Depois de um café - "Obrigado, é para não cair no sono", brincou -, atravessando o pórtico de alvenaria, o Pontífice se dirigiu a uma pequena sala onde, junto com os sacerdotes, recitou a oração ao Espírito Santo escolhida para o ano pastoral 2023-2024. Em seguida, conversou com os padres que, por sua vez, fizeram perguntas. Acomodado em uma escrivaninha, o Papa fez anotações e respondeu a cada pergunta.

 

Uma hora e meia de diálogo

 

Em meio a piadas, indicações e reflexões, o diálogo durou cerca de uma hora, totalmente centrado em tópicos pastorais: trabalho, primeira Comunhão, sacramentos, pobreza, hospitalidade, assistência aos grupos socialmente mais fracos e evangelização.

 

Foi "um diálogo muito aberto, cordial e familiar", conta o bispo Lamba. O Papa "incentivou todos a continuar com o bom trabalho que já fazem, a permanecer no meio das pessoas, a propor continuamente o Evangelho, mesmo que haja dificuldades". O Pontífice disse para continuarmos a ter esse estilo sinodal nas paróquias, o que implica uma colaboração contínua entre leigos e sacerdotes".

 

A anedota da velhinha na Praça São Pedro

 

O sol já havia se posto atrás da densa extensão de árvores em frente à paróquia quando o Papa Bergoglio terminou seu diálogo privado. Uma anedota para selar o encontro que ocorreu em uma atmosfera de "grande familiaridade", como dizem os presentes: aquela, já compartilhada em outras ocasiões, da senhora de 87 anos encontrada na Praça São Pedro no final de uma Audiência Geral, a quem o Papa pediu que rezasse por ele: "Claro, eu farei isso". "Por favor, faça isso!" "Sim", respondeu a senhora, conforme relatado pelo Papa, "eu rezo a favor.
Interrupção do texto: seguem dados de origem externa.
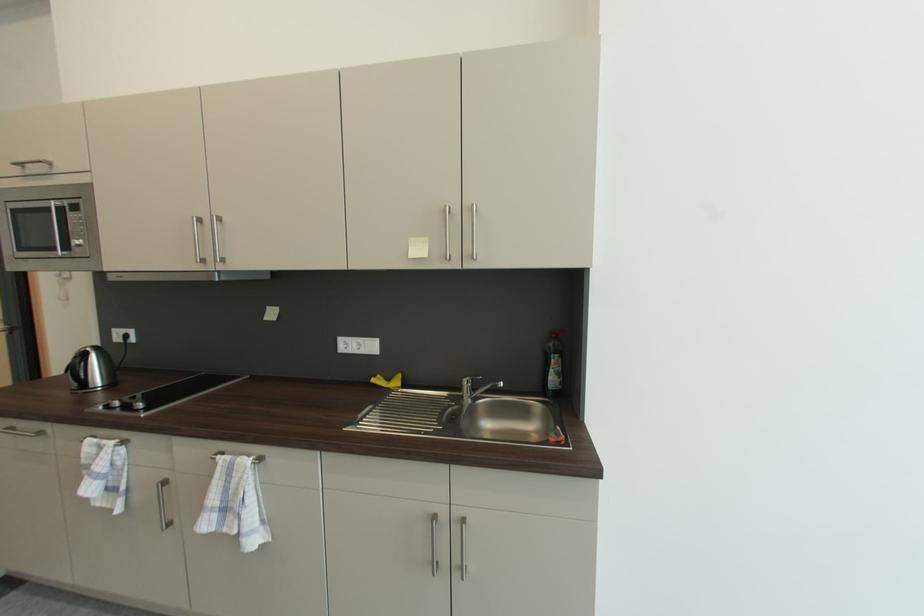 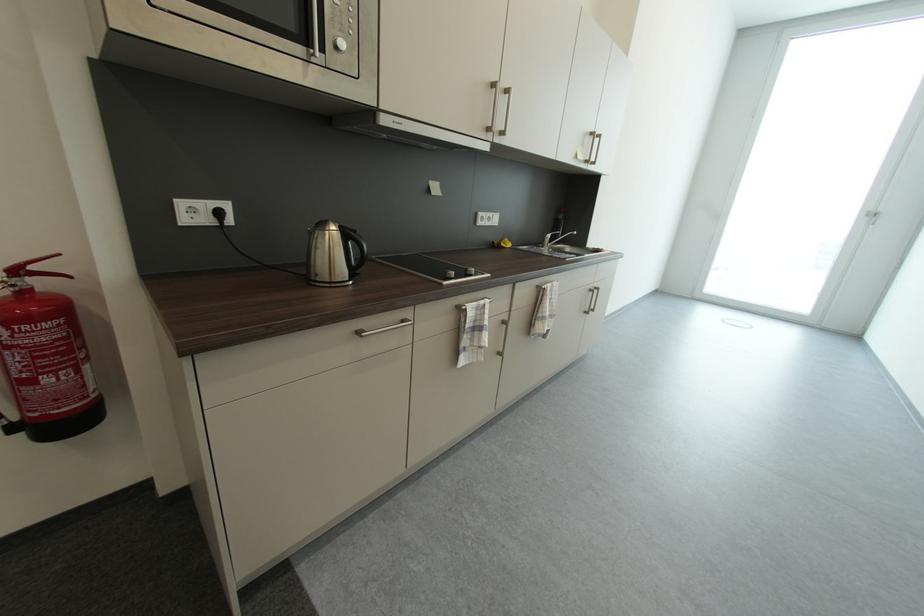 The point at (417, 257) is marked in the first image. Where is the corresponding point in the second image?

(585, 160)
Eles estão lá dentro rezando contra", disse a mulher com um sorriso, apontando para a grande Cúpula da Basílica de São Pedro.

 

Aplausos e risos, depois o "obrigado" de todos e também do Papa, que disse aos sacerdotes: "Obrigado pela paciência de vocês". "Venham quando quiserem! É claro... não é fácil", exclamou um pároco. O Papa também quis cumprimentar os presentes um a um. Alguns pediram uma selfie de lembrança, orações para um membro da família ou pediram que um cartão fosse assinado: "É para os paroquianos".

 

Junto com as famílias acolhidas pela paróquia

 

A última etapa da visita foi o encontro com as famílias hospedadas na paróquia. Entre elas estavam uma mãe e um pai com dois filhos que fugiram da guerra na Ucrânia e chegaram a Roma há um mês. Organizados em um círculo, os convidados receberam o Papa com aplausos. "Aqui está ele!", exclamou uma menina de origem africana, segurando em suas mãos uma foto dela com o Papa na Praça São Pedro. "Aqui você era pequena, agora você é grande", sorriu a mãe. A cena do aperto de mão entre o Papa, sentado em uma cadeira de rodas, e um asiático de 20 anos, também em uma cadeira de rodas por causa de suas pernas amputadas, foi comovente. Ao jovem não foram ditas palavras, apenas um olhar e um sorriso. "Obrigado pelo acolhimento", acrescentou Francisco. E agradeceu também ao pequeno grupo de jornalistas que ficou do lado de fora da paróquia esperando o fim da visita: "Obrigado pelo vosso trabalho!".